All variables selected in OneHotEncoding

# for all categorical variables we selected
def top_x(df2,variable,top_x_labels):
for label in top_x_labels:
df2[variable+'_'+label] = np.where(data[variable]==label,1,0)
# read the data again
data = pd.read_csv('D://xdatasets/train.csv',usecols = ['Neighborhood','Exterior1st','Exterior2nd'])
#encode Nighborhood into the 10 most frequent categories
top_x(data,'Neighborhood',top_10)
# display data
data.head()

Production:-

screenshot-2021-05-03-225312-4-1118700

Now, here we apply one-hot encoding on all multi-category variables.

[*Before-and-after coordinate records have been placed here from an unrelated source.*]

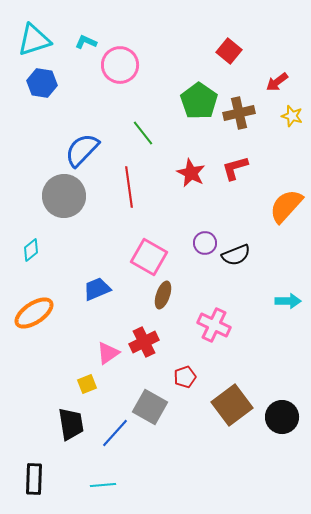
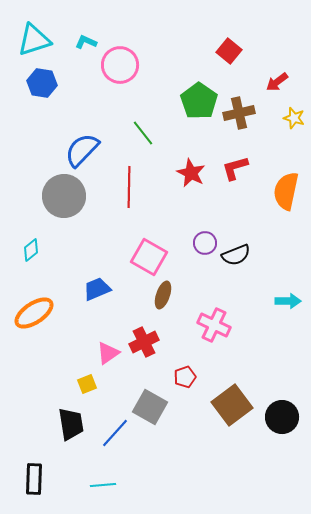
yellow star: moved 2 px right, 2 px down
red line: rotated 9 degrees clockwise
orange semicircle: moved 15 px up; rotated 30 degrees counterclockwise
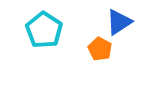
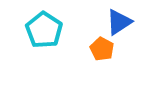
orange pentagon: moved 2 px right
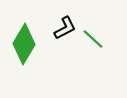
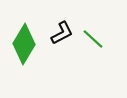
black L-shape: moved 3 px left, 5 px down
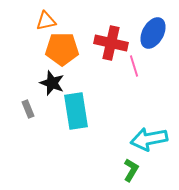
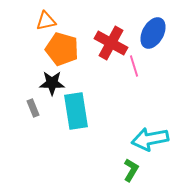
red cross: rotated 16 degrees clockwise
orange pentagon: rotated 16 degrees clockwise
black star: rotated 20 degrees counterclockwise
gray rectangle: moved 5 px right, 1 px up
cyan arrow: moved 1 px right
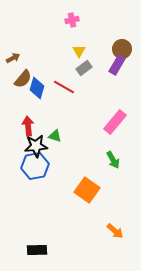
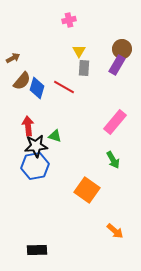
pink cross: moved 3 px left
gray rectangle: rotated 49 degrees counterclockwise
brown semicircle: moved 1 px left, 2 px down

Now we will see the advantages and disadvantages of One Hot Encoding for multiple variables.

Advantage

  • Easy to implement
  • Does not require much time for variable exploration.
  • Doesn't massively expand the feature space.

Disadvantages

  • It does not add any information that could make the variable more predictive
  • Do not save the information of ignored variables.

Final notes

Then, the summary of this is that we learn how to handle variables of multiple categories. If you run into this problem, so this is a very difficult task. So thanks for reading this article..

Connect with me on Linkedin: Profile

Read my other articles: https://www.analyticsvidhya.com/blog/author/mayurbadole2407/

Thank you

The media shown in this article is not the property of DataPeaker and is used at the author's discretion.

Subscribe to our Newsletter

We will not send you SPAM mail. We hate it as much as you.